◆ Data for this exercise:

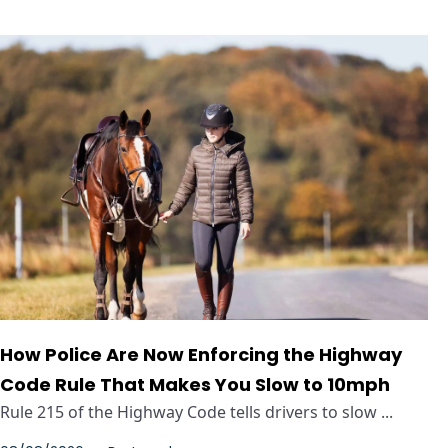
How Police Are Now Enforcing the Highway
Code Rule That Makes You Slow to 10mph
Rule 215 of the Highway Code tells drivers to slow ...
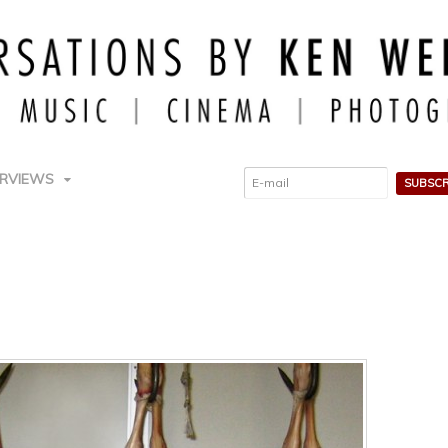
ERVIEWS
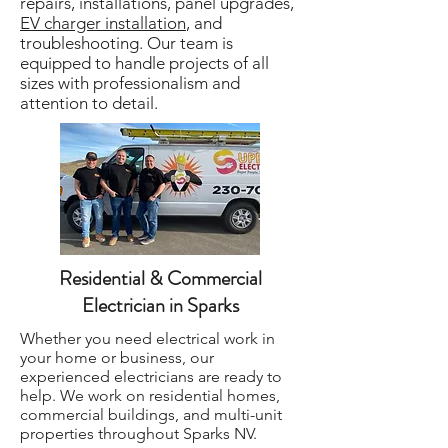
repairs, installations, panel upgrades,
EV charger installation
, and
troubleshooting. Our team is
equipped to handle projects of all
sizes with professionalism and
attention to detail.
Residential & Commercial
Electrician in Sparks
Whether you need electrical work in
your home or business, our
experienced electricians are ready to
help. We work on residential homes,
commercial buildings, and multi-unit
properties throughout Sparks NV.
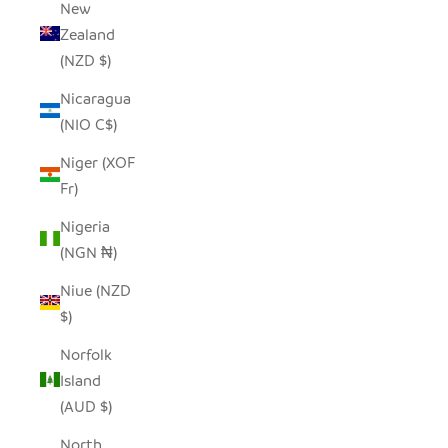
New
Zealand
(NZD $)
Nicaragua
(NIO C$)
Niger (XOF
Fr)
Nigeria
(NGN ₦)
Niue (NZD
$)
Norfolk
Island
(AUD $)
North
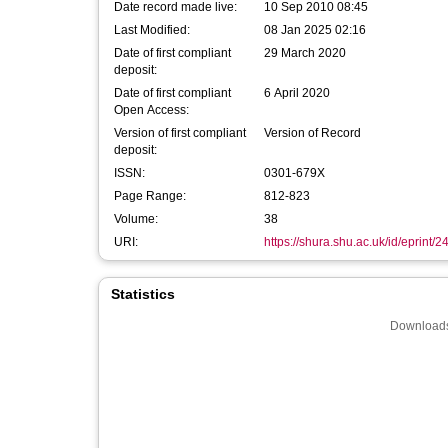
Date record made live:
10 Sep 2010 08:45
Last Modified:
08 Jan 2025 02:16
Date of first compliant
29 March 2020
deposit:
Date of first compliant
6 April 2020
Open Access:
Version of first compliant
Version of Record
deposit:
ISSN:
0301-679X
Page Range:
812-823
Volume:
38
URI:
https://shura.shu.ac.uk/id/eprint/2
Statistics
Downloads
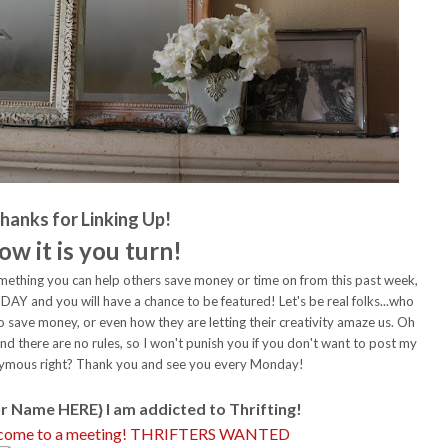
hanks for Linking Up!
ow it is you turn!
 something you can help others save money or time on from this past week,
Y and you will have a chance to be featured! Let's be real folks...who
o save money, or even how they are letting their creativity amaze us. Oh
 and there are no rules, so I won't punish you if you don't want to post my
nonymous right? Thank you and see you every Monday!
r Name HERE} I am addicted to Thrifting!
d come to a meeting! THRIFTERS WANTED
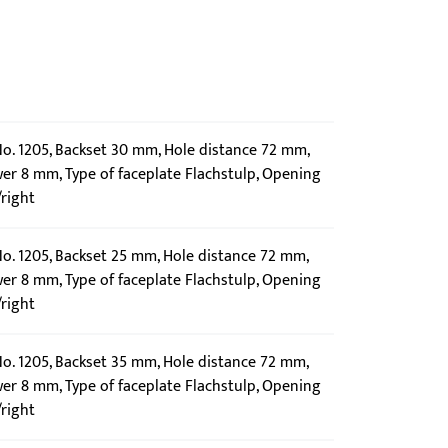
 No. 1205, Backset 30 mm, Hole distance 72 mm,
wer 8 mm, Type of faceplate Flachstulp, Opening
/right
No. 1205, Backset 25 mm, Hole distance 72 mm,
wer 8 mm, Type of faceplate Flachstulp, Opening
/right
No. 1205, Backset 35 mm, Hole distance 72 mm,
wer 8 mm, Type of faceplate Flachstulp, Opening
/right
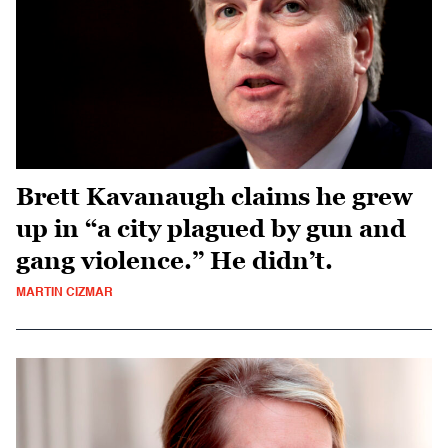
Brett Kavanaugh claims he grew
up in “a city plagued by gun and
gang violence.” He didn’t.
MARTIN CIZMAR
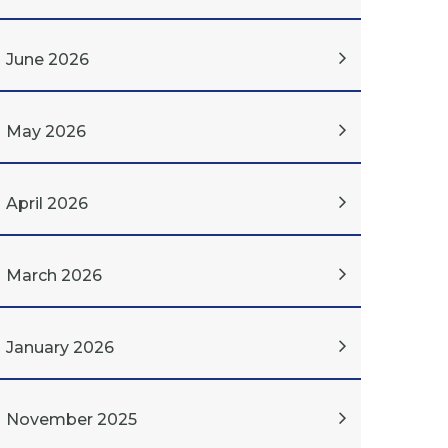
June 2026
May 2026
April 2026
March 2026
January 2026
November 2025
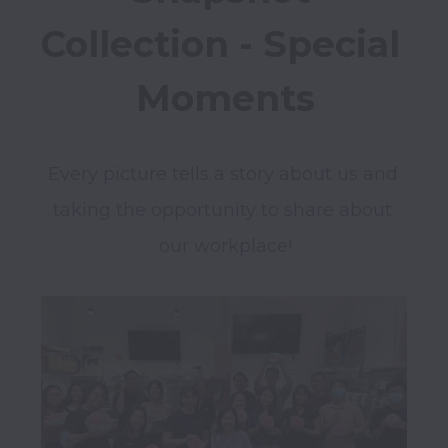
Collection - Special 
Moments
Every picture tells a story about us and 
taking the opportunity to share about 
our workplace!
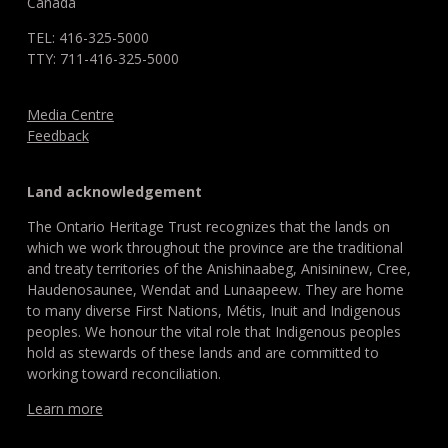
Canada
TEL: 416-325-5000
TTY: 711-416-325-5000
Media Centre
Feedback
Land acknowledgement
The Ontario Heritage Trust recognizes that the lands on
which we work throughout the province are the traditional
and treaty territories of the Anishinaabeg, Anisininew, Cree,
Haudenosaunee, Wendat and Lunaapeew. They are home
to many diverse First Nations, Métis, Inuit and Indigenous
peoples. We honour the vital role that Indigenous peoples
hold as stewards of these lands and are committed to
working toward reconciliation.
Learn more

◆ Activity:
Give the material above again exactly as it stands, minus any images.

◆ Solved exercise:
How Police Are Now Enforcing the Highway
Code Rule That Makes You Slow to 10mph
Rule 215 of the Highway Code tells drivers to slow ...
ERVIEWS
repairs, installations, panel upgrades,
EV charger installation
, and
troubleshooting. Our team is
equipped to handle projects of all
sizes with professionalism and
attention to detail.
Residential & Commercial
Electrician in Sparks
Whether you need electrical work in
your home or business, our
experienced electricians are ready to
help. We work on residential homes,
commercial buildings, and multi-unit
properties throughout Sparks NV.
New
Zealand
(NZD $)
Nicaragua
(NIO C$)
Niger (XOF
Fr)
Nigeria
(NGN ₦)
Niue (NZD
$)
Norfolk
Island
(AUD $)
North
Date record made live:
10 Sep 2010 08:45
Last Modified:
08 Jan 2025 02:16
Date of first compliant
29 March 2020
deposit:
Date of first compliant
6 April 2020
Open Access:
Version of first compliant
Version of Record
deposit:
ISSN:
0301-679X
Page Range:
812-823
Volume:
38
URI:
https://shura.shu.ac.uk/id/eprint/2
Statistics
Downloads
hanks for Linking Up!
ow it is you turn!
 something you can help others save money or time on from this past week,
Y and you will have a chance to be featured! Let's be real folks...who
o save money, or even how they are letting their creativity amaze us. Oh
 and there are no rules, so I won't punish you if you don't want to post my
nonymous right? Thank you and see you every Monday!
r Name HERE} I am addicted to Thrifting!
d come to a meeting! THRIFTERS WANTED
 No. 1205, Backset 30 mm, Hole distance 72 mm,
wer 8 mm, Type of faceplate Flachstulp, Opening
/right
No. 1205, Backset 25 mm, Hole distance 72 mm,
wer 8 mm, Type of faceplate Flachstulp, Opening
/right
No. 1205, Backset 35 mm, Hole distance 72 mm,
wer 8 mm, Type of faceplate Flachstulp, Opening
/right
Brett Kavanaugh claims he grew
up in “a city plagued by gun and
gang violence.” He didn’t.
MARTIN CIZMAR
June 2026
May 2026
April 2026
March 2026
January 2026
November 2025
Collection - Special 
Moments
Every picture tells a story about us and 
taking the opportunity to share about 
our workplace!
Canada
TEL: 416-325-5000
TTY: 711-416-325-5000
Media Centre
Feedback
Land acknowledgement
The Ontario Heritage Trust recognizes that the lands on
which we work throughout the province are the traditional
and treaty territories of the Anishinaabeg, Anisininew, Cree,
Haudenosaunee, Wendat and Lunaapeew. They are home
to many diverse First Nations, Métis, Inuit and Indigenous
peoples. We honour the vital role that Indigenous peoples
hold as stewards of these lands and are committed to
working toward reconciliation.
Learn more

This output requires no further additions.